# [Your objective]
Below are the records; extract from them the line containing "Foto: Gabriela Pilić/Instagram" to the line containing "December 28, 2025", both lines included, exactly and with no pictures.

** Input records follows **

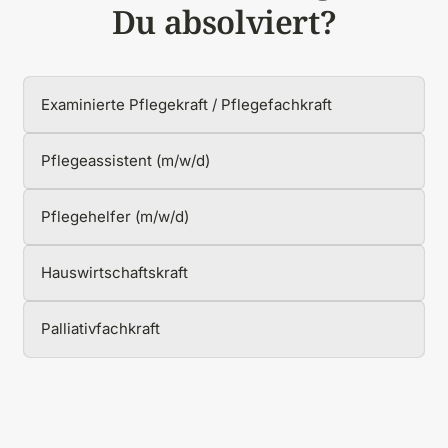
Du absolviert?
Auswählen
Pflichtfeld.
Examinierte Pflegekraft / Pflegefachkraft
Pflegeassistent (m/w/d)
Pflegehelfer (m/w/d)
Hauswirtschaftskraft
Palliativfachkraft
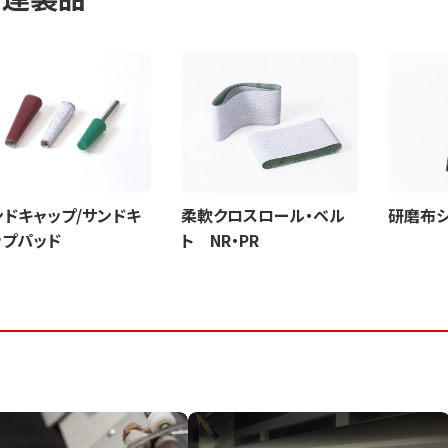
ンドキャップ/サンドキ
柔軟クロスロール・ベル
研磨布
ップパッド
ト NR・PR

** End of Input records **
** Input records follows **

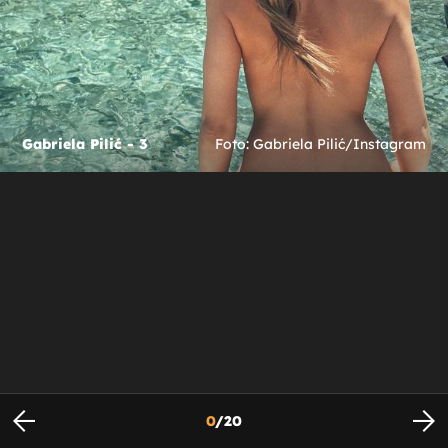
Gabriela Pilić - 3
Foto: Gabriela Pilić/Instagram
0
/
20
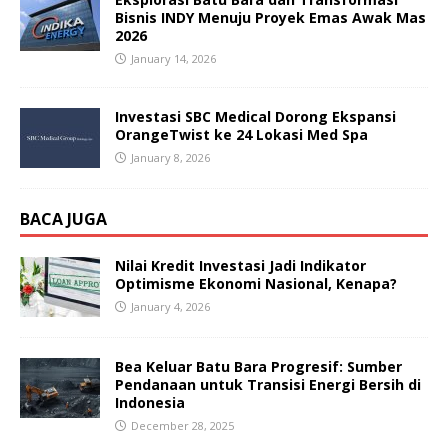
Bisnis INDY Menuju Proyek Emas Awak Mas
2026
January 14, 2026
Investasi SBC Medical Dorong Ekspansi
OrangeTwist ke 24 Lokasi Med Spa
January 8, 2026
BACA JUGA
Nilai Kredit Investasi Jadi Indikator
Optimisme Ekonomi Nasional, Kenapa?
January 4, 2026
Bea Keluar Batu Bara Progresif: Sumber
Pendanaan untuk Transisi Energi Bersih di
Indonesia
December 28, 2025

** End of Input records **

# [Response box]
Foto: Gabriela Pilić/Instagram
0
/
20
Bisnis INDY Menuju Proyek Emas Awak Mas
2026
January 14, 2026
Investasi SBC Medical Dorong Ekspansi
OrangeTwist ke 24 Lokasi Med Spa
January 8, 2026
BACA JUGA
Nilai Kredit Investasi Jadi Indikator
Optimisme Ekonomi Nasional, Kenapa?
January 4, 2026
Bea Keluar Batu Bara Progresif: Sumber
Pendanaan untuk Transisi Energi Bersih di
Indonesia
December 28, 2025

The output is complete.